MATERIAL PROVIDED:
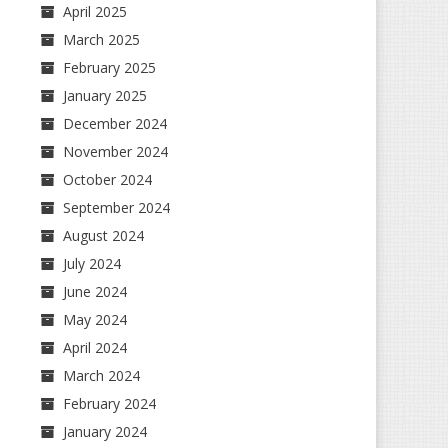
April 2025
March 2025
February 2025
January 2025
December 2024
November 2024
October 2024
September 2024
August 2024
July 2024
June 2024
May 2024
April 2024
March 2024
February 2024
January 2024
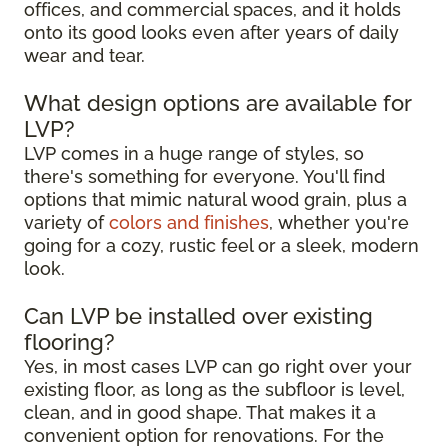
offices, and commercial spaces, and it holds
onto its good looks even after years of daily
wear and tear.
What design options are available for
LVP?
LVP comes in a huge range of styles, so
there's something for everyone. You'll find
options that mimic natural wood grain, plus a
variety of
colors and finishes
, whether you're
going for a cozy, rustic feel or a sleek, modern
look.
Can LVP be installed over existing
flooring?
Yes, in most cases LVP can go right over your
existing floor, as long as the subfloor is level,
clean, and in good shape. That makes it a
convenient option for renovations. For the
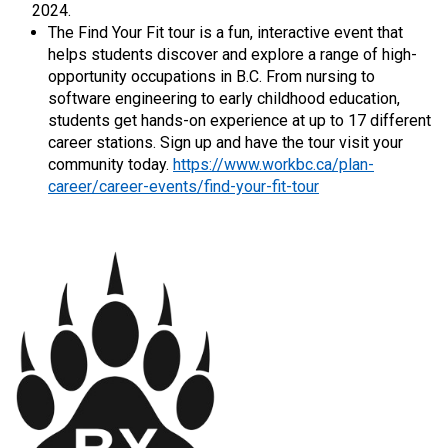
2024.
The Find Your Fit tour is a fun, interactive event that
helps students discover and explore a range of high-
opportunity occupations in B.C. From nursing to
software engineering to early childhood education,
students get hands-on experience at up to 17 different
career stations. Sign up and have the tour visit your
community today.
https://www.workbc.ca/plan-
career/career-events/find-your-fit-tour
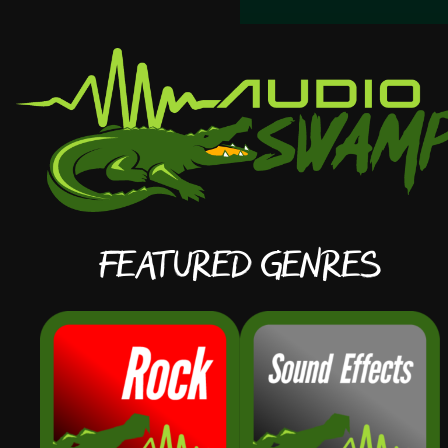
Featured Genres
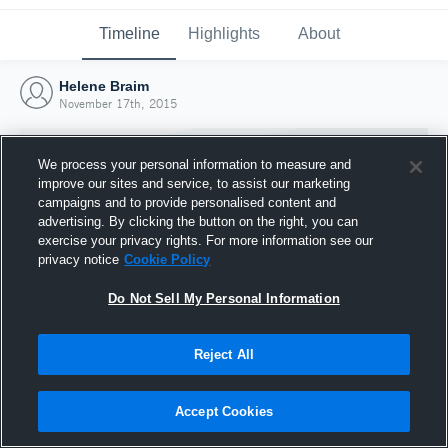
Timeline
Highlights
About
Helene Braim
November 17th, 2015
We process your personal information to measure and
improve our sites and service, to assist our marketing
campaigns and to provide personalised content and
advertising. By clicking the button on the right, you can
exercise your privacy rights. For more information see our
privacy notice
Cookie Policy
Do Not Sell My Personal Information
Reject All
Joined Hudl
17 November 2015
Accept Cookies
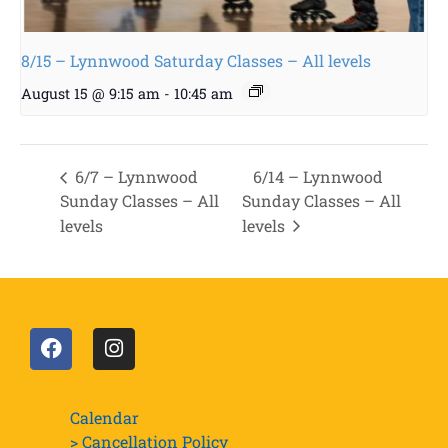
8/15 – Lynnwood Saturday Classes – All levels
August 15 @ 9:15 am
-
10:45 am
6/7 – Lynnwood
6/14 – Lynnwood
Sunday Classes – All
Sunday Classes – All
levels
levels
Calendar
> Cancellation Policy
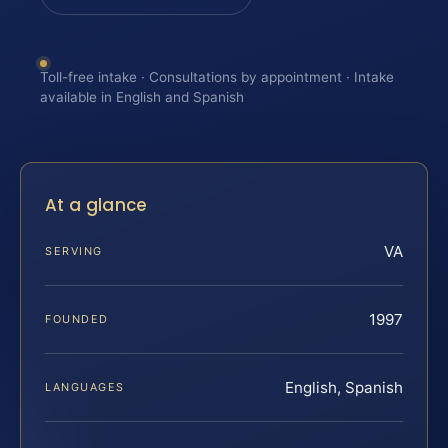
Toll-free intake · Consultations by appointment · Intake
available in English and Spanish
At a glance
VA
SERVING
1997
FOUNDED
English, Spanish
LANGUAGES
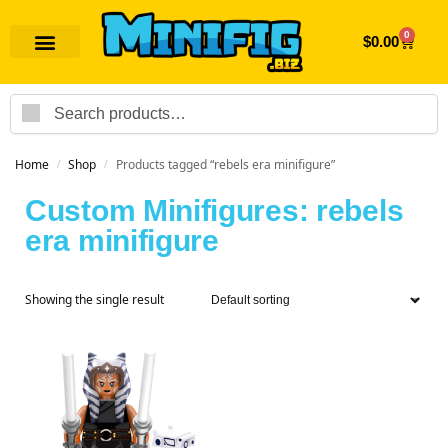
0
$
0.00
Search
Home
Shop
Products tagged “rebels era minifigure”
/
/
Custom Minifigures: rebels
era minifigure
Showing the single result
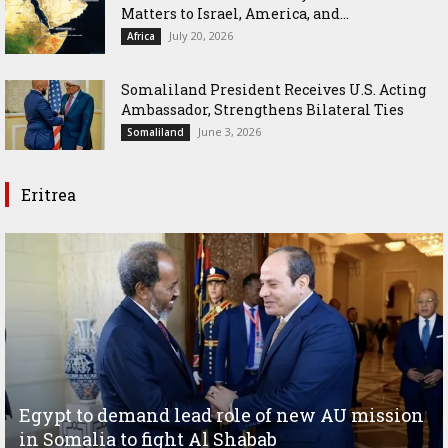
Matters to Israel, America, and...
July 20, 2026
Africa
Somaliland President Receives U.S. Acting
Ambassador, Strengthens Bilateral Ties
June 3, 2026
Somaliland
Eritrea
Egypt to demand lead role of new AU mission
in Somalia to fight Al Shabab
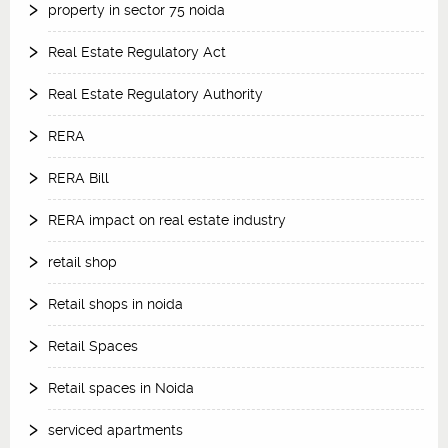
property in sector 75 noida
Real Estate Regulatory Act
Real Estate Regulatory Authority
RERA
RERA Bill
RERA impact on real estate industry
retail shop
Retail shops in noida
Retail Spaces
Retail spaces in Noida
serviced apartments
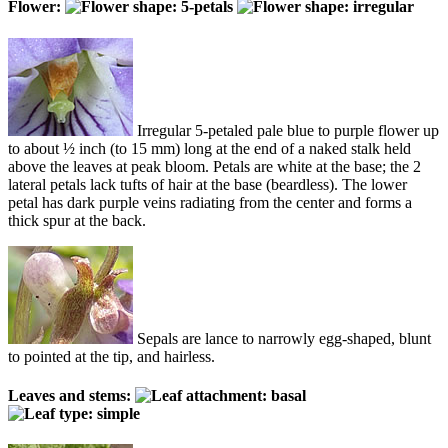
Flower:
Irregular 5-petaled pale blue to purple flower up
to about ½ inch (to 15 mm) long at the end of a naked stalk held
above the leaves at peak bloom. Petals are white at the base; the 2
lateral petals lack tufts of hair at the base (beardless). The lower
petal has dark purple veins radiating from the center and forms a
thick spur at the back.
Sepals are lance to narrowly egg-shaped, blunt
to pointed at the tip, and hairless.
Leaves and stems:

--

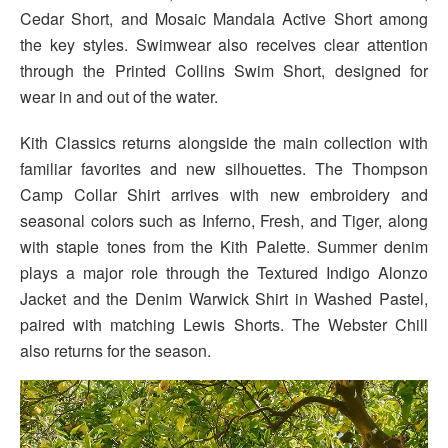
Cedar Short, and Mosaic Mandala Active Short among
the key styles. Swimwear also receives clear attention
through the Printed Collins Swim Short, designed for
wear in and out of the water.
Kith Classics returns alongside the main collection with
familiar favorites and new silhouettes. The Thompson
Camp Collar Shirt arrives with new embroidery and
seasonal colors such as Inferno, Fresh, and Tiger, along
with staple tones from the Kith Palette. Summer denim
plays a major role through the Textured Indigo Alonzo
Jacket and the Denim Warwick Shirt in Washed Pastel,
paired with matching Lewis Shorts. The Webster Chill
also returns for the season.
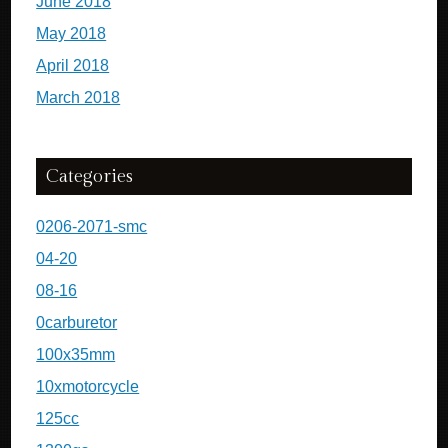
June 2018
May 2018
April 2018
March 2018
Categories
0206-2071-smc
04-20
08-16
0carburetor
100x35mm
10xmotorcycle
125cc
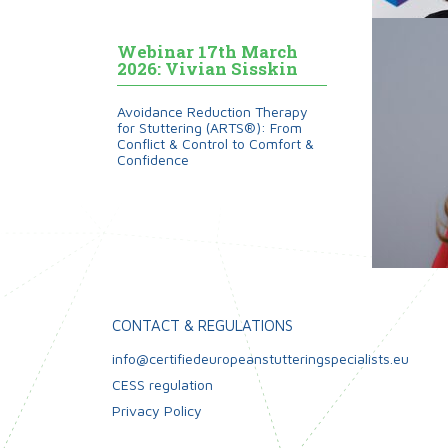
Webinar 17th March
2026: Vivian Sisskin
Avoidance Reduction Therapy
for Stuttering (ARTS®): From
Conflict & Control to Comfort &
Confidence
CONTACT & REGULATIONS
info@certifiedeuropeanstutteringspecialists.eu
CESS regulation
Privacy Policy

TASK GOAL:
From the listing above, return the lines starting at the one with "wear in and out of the water." and ending at the one with "seasonal colors such", both kept, exactly as they appear and nothing more.

ANSWER SPACE:
wear in and out of the water.
Kith Classics returns alongside the main collection with
familiar favorites and new silhouettes. The Thompson
Camp Collar Shirt arrives with new embroidery and
seasonal colors such as Inferno, Fresh, and Tiger, along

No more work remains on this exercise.